Material to process:
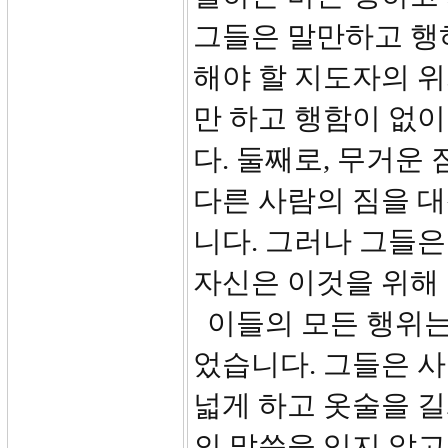
그들은 말만하고 행
해야 할 지도자의 
만 하고 행함이 없
다. 둘째로, 무거운
다른 사람의 짐을 대
니다. 그러나 그들은
자신은 이것을 위해
이들의 모든 행위는
었습니다. 그들은 
넓게 하고 옷술을 길
의 말씀을 잊지 않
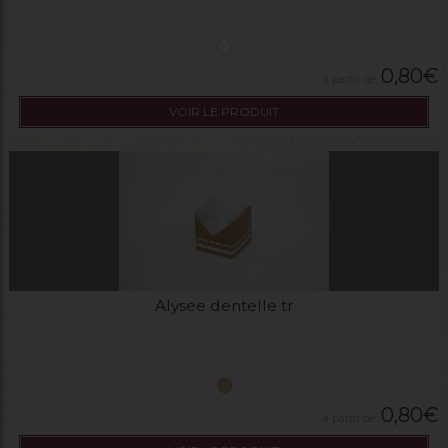
0,80
€
VOIR LE PRODUIT
Alysee dentelle tr
0,80
€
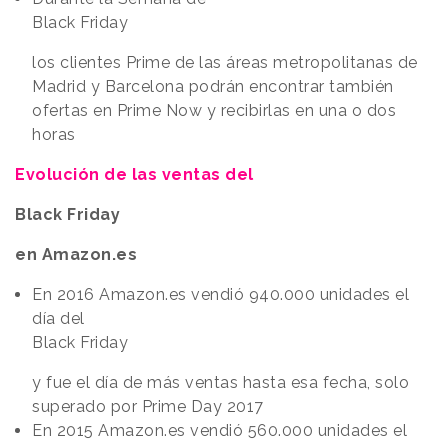
Black Friday
los clientes Prime de las áreas metropolitanas de
Madrid y Barcelona podrán encontrar también
ofertas en Prime Now y recibirlas en una o dos
horas
Evolución de las ventas del
Black Friday
en Amazon.es
En 2016 Amazon.es vendió 940.000 unidades el
día del
Black Friday
y fue el día de más ventas hasta esa fecha, solo
superado por Prime Day 2017
En 2015 Amazon.es vendió 560.000 unidades el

Task details: Extract the run of lines beginning with the line that holds "다른 사람의 짐을 대" and ending at the last line of the data, inclusive. Exclude any pictures from the copy.

Solution to this problem:
다른 사람의 짐을 대
니다. 그러나 그들은
자신은 이것을 위해
이들의 모든 행위는
었습니다. 그들은 
넓게 하고 옷술을 길
의 말씀을 잊지 않
0,80
€
VOIR LE PRODUIT
Alysee dentelle tr
0,80
€
Black Friday
los clientes Prime de las áreas metropolitanas de
Madrid y Barcelona podrán encontrar también
ofertas en Prime Now y recibirlas en una o dos
horas
Evolución de las ventas del
Black Friday
en Amazon.es
En 2016 Amazon.es vendió 940.000 unidades el
día del
Black Friday
y fue el día de más ventas hasta esa fecha, solo
superado por Prime Day 2017
En 2015 Amazon.es vendió 560.000 unidades el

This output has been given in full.